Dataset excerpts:

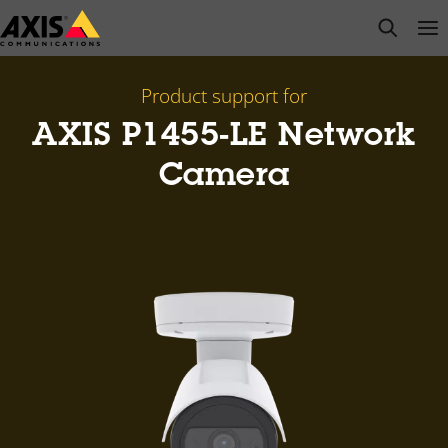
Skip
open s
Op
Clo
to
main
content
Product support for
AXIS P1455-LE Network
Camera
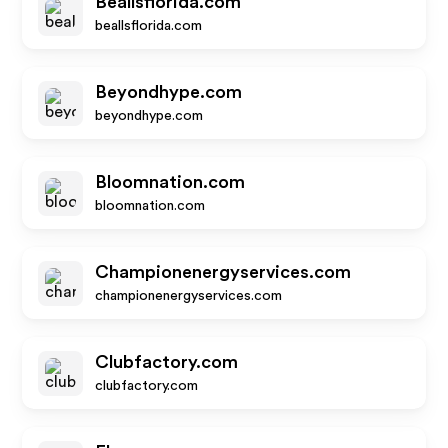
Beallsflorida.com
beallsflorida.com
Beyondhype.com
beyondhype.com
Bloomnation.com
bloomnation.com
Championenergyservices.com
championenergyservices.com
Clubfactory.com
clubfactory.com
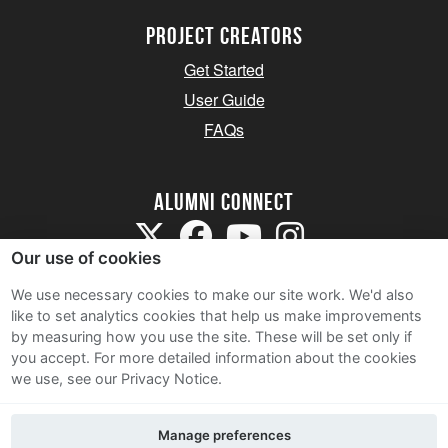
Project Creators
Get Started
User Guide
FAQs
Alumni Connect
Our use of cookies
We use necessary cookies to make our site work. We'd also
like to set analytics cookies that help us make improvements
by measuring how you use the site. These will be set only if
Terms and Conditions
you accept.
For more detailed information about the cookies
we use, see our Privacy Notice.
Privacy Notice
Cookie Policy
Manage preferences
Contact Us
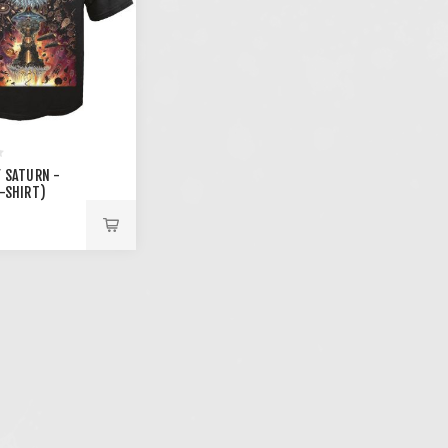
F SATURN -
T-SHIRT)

INSTRUCTIONS TO FOLLOW:
Quote verbatim every line starting at the line that contains "Our use of cookies" and ending with the last line of the records; omit all pictures.

REPLY:
Our use of cookies
We use necessary cookies to make our site work. We'd also
like to set analytics cookies that help us make improvements
by measuring how you use the site. These will be set only if
Terms and Conditions
you accept.
For more detailed information about the cookies
we use, see our Privacy Notice.
Privacy Notice
Cookie Policy
Manage preferences
Contact Us
F SATURN -
T-SHIRT)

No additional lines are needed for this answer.